We notice that the 1RDM ${\boldsymbol{\gamma }}_{\text{emb}}^{\prime \mathrm{t}\mathrm{a}\mathrm{r}}$ constructed from the embedded Hamiltonian of equation (B.29) does not agree with the target 1RDM γ ^tar even on the impurity A. That is, the approximate impurity 1RDM is

$$\begin{equation}{\boldsymbol{\gamma }}_{\text{imp}}^{\prime \mathrm{t}\mathrm{a}\mathrm{r}}=\left(\begin{matrix}\hfill 0.5\hfill & \hfill 0.333\enspace 33\hfill \\ \hfill 0.333\enspace 33\hfill & \hfill 0.5\hfill \end{matrix}\right),\end{equation} \tag{ B.33 }$$

while the 'exact' impurity 1RDM is given in equation (B.28). Yet it does agree with the 1RDM γ _imp of the auxiliary Hamiltonian of equation (B.1) on the impurity. So we have attained the convergence criterion

$$\begin{equation}{\boldsymbol{\gamma }}_{\text{imp}}^{s}={\boldsymbol{\gamma }}_{\text{imp}}^{\prime \mathrm{t}\mathrm{a}\mathrm{r}},\end{equation} \tag{ B.34 }$$

and thus our DMET iteration is finished. Besides that we find completely wrong 1RDMs, also the energy estimate is not necessarily good. To demonstrate this we are going to use the following formula to calculate first the energy of the fragment A:

$$\begin{equation}{{\epsilon}}_{\mathrm{f}}^{\text{exact}}=\sum\limits _{i=1,2,j=1-6}{\boldsymbol{h}}_{i,j}^{\text{tar}}{\gamma }^{\text{tar}}(j,i)=-0.55242,\end{equation} \tag{ B.35 }$$

where the expression for the fragment energy is taken from [37] (equation (25)). However, because in practice we do not have the correct 1RDM that corresponds to this Hamiltonian available we need to calculate the fragment energy using the embedded 1RDM:

$$\begin{equation}{{\epsilon}}_{\mathrm{f}}^{\text{emb}}=\sum\limits _{i=1,2,j=1-6}{\boldsymbol{h}}_{i,j}^{\text{tar}}{\gamma }_{\text{emb}}^{\prime \mathrm{t}\mathrm{a}\mathrm{r}}(j,i)=-0.438\enspace 16.\end{equation} \tag{ B.36 }$$

Following the same procedure after adding to embedded 1RDM the environment orbital that we had originally discarded (so as to have three particles)

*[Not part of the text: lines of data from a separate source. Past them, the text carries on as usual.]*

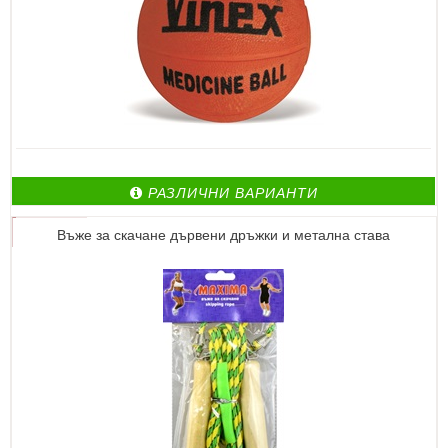
РАЗЛИЧНИ ВАРИАНТИ
Въже за скачане дървени дръжки и метална става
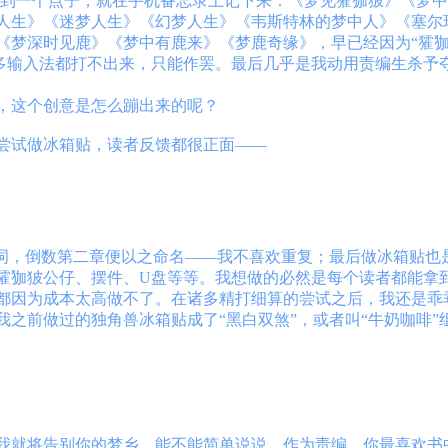
一想到一个点子，就在手机备忘录上记下来：《梦见㺢㹢狓》《梦
人生》《迷梦人生》《幻梦人生》《韦斯特林的梦中人》《塞尔
梦深时见鹿》《梦中有鹿来》《梦鹿奇缘》，早已经因为“㺢㹢
很多输入法都打不出来，只能作罢。最后几乎是我动用责编生杀
，这个创意是怎么蹦出来的呢？
尝试做冰箱贴，读者反馈都很正面——
频词，倒数第二章便以之命名——我不喜欢重复；最后做冰箱贴也
㺢㹢狓公仔、摆件、U盘等等。我想做的必然是每个读者都能拿
边都因为成本太高做不了。在诸多精打细算的尝试之后，我还是乖
之前做过的独角兽冰箱贴成了“黑白双煞”，或者叫“牛奶咖啡”
我就将告别你的梦乡。能不能简单说说，作为责编，你最喜欢书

$$\begin{equation}{\gamma }_{\text{emb}}^{\mathrm{t}\mathrm{a}\mathrm{r},\mathrm{t}\mathrm{o}\mathrm{t}}(j,i)={\boldsymbol{\gamma }}_{\text{emb}}^{\prime \mathrm{t}\mathrm{a}\mathrm{r}}(j,i)+{\phi }_{4}^{{\ast}B}(j){\phi }_{4}^{B}(i)\end{equation} \tag{ B.37 }$$

we obtain the same wrong fragment energy as in (B.36).

The reason why we can construct such a 'bad' fixed point is that we can instead of the ground state of a target Hamiltonian (in our case the three lowest orbitals of the Hamiltonian of equation (B.25)) end up in an excited state (in our case a Slater determinant that excludes the lowest-energy orbitals ${\phi }_{1}^{\text{tar}}$). We can engineer that by defining an auxiliary system that has the same impurity 1RDM as the excited state and a CAS that excludes the ground state of the system (in our case the CAS of equations (B.13) to (B.16) is orthonormal to ${\phi }_{1}^{\text{tar}}\equiv {\varphi }_{3}^{B}$). We therefore see that by changing the eigenenergies of our auxiliary Hamiltonian in an almost arbitrary fashion as well as by choosing different eigenstates (yet still the CAS needs to be orthonormal to the lowest orbital ${\phi }_{1}^{\text{tar}}\equiv {\varphi }_{3}^{B}$) we can find even find many auxiliary systems that lead to this 'bad' fixed point. Moreover, we can of course generate other 'bad' fixed points by changing the excited state we target and construct the corresponding auxiliary systems.